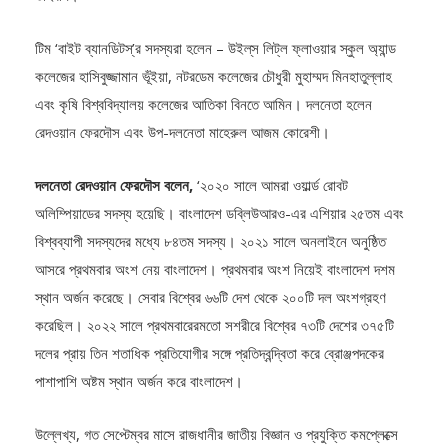
তাহরীম।
টিম ‘বাইট ব্যানডিটস্’র সদস্যরা হলেন – উইল্‌স‌ লিট্‌ল ফ্লাওয়ার স্কুল অ্যান্ড
কলেজের হাসিবুজ্জামান ভূঁইয়া, নটরডেম কলেজের চৌধুরী মুহাম্মদ মিনহাতুল্লাহ
এবং কৃষি বিশ্ববিদ্যালয় কলেজের আতিকা বিনতে আমিন। দলনেতা হলেন
রেদওয়ান ফেরদৌস এবং উপ-দলনেতা মাহেরুল আজম কোরেশী।
দলনেতা রেদওয়ান ফেরদৌস বলেন,
‘২০২০ সালে আমরা ওয়ার্ল্ড রোবট
অলিম্পিয়াডের সদস্য হয়েছি। বাংলাদেশ ডব্লিউআরও-এর এশিয়ার ২৫তম এবং
বিশ্বব্যাপী সদস্যদের মধ্যে ৮৪তম সদস্য। ২০২১ সালে অনলাইনে অনুষ্ঠিত
আসরে প্রথমবার অংশ নেয় বাংলাদেশ। প্রথমবার অংশ নিয়েই বাংলাদেশ দশম
স্থান অর্জন করেছে। সেবার বিশ্বের ৬৬টি দেশ থেকে ২০০টি দল অংশগ্রহণ
করেছিল। ২০২২ সালে প্রথমবারেরমতো সশরীরে বিশ্বের ৭৩টি দেশের ৩৭৫টি
দলের প্রায় তিন শতাধিক প্রতিযোগীর সঙ্গে প্রতিদ্বন্দ্বিতা করে ব্রোঞ্জপদকের
পাশাপাশি অষ্টম স্থান অর্জন করে বাংলাদেশ।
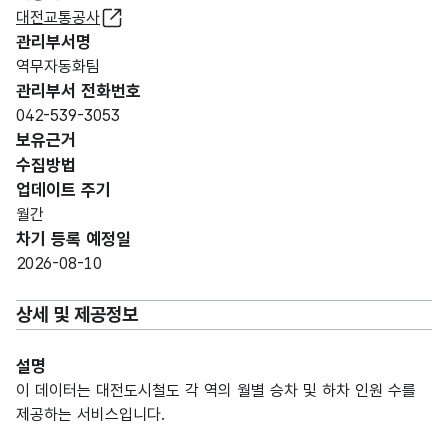
대전교통공사
관리부서명
역무자동화팀
관리부서 전화번호
042-539-3053
보유근거
수집방법
업데이트 주기
월간
차기 등록 예정일
2026-08-10
상세 및 제공정보
설명
이 데이터는 대전도시철도 각 역의 월별 승차 및 하차 인원 수를
제공하는 서비스입니다.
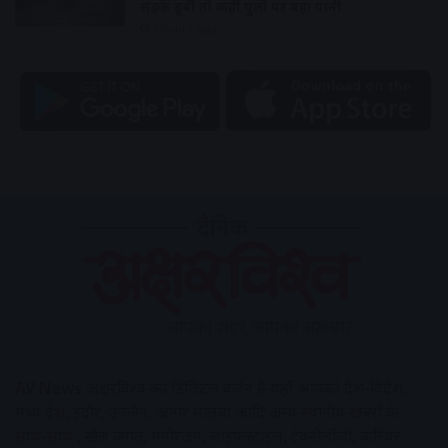
सड़कें डूबीं तो कहीं पुलों पर बहा पानी
2 hours ago
AV News
अक्षरविश्व का डिजिटल वर्जन हैं यहाँ आपको देश-विदेश,
मध्य प्रदेश, इंदौर, उज्जैन, आगर मालवा आदि अन्य स्थानीय ख़बरों के
साथ-साथ , खेल जगत, मनोरंजन, लाइफस्टाइल, टेक्नोलॉजी, करियर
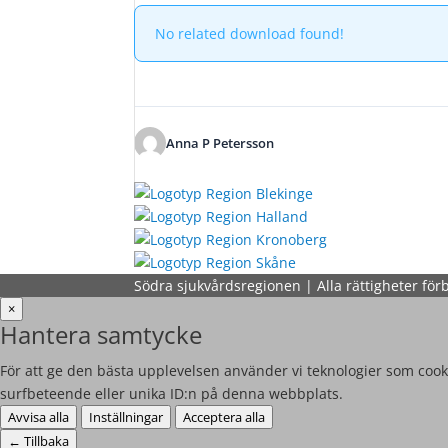
No related download found!
Anna P Petersson
Södra sjukvårdsregionen | Alla rättigheter för
×
Hantera samtycke
För att ge den bästa upplevelsen använder vi teknologier som cooki
surfbeteende eller unika ID:n på denna webbplats.
Avvisa alla
Inställningar
Acceptera alla
←
Tillbaka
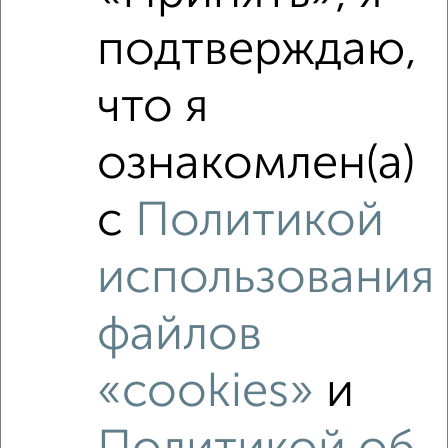
подтверждаю,
Средняя цена район
Это предложение
Средняя цена по городу
что я
Похожие предложения рядом
ознакомлен(а)
2‑комнатные квартиры недалеко от Раздольная 41А
с
Политикой
использования
файлов
«cookies»
и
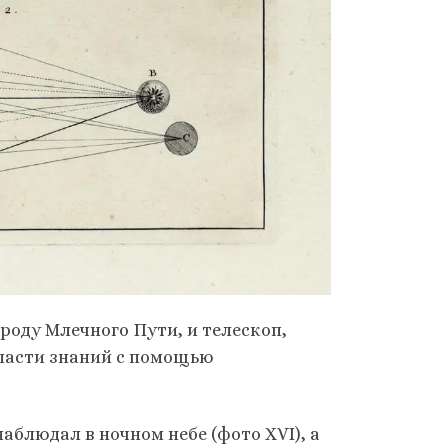
роду Млечного Пути, и телескоп,
бласти знаний с помощью
блюдал в ночном небе (фото XVI), а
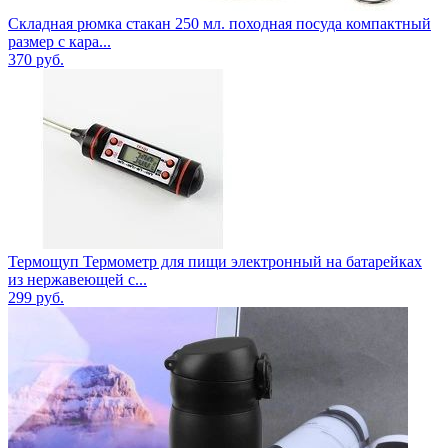
Складная рюмка стакан 250 мл. походная посуда компактный
размер с кара...
370
руб.
Термощуп Термометр для пищи электронный на батарейках
из нержавеющей с...
299
руб.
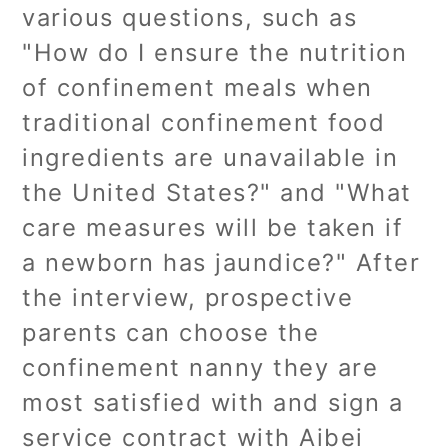
various questions, such as
"How do I ensure the nutrition
of confinement meals when
traditional confinement food
ingredients are unavailable in
the United States?" and "What
care measures will be taken if
a newborn has jaundice?" After
the interview, prospective
parents can choose the
confinement nanny they are
most satisfied with and sign a
service contract with Aibei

================

◆ **Directions for this task**
Copy out every line of the data that includes "Средняя".

◆ **Solution for this problem**
Средняя цена район
Средняя цена по городу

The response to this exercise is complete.